(Your goal) Make an exact copy of all the data, pictures excluded.

════════

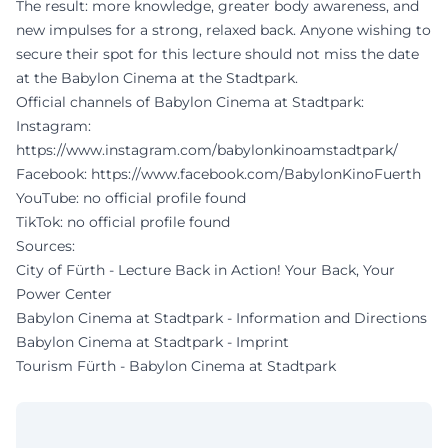
The result: more knowledge, greater body awareness, and
new impulses for a strong, relaxed back. Anyone wishing to
secure their spot for this lecture should not miss the date
at the Babylon Cinema at the Stadtpark.
Official channels of Babylon Cinema at Stadtpark:
Instagram:
https://www.instagram.com/babylonkinoamstadtpark/
Facebook:
https://www.facebook.com/BabylonKinoFuerth
YouTube: no official profile found
TikTok: no official profile found
Sources:
City of Fürth - Lecture Back in Action! Your Back, Your
Power Center
Babylon Cinema at Stadtpark - Information and Directions
Babylon Cinema at Stadtpark - Imprint
Tourism Fürth - Babylon Cinema at Stadtpark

════════

(Solution to the exercise)
The result: more knowledge, greater body awareness, and
new impulses for a strong, relaxed back. Anyone wishing to
secure their spot for this lecture should not miss the date
at the Babylon Cinema at the Stadtpark.
Official channels of Babylon Cinema at Stadtpark:
Instagram:
https://www.instagram.com/babylonkinoamstadtpark/
Facebook:
https://www.facebook.com/BabylonKinoFuerth
YouTube: no official profile found
TikTok: no official profile found
Sources:
City of Fürth - Lecture Back in Action! Your Back, Your
Power Center
Babylon Cinema at Stadtpark - Information and Directions
Babylon Cinema at Stadtpark - Imprint
Tourism Fürth - Babylon Cinema at Stadtpark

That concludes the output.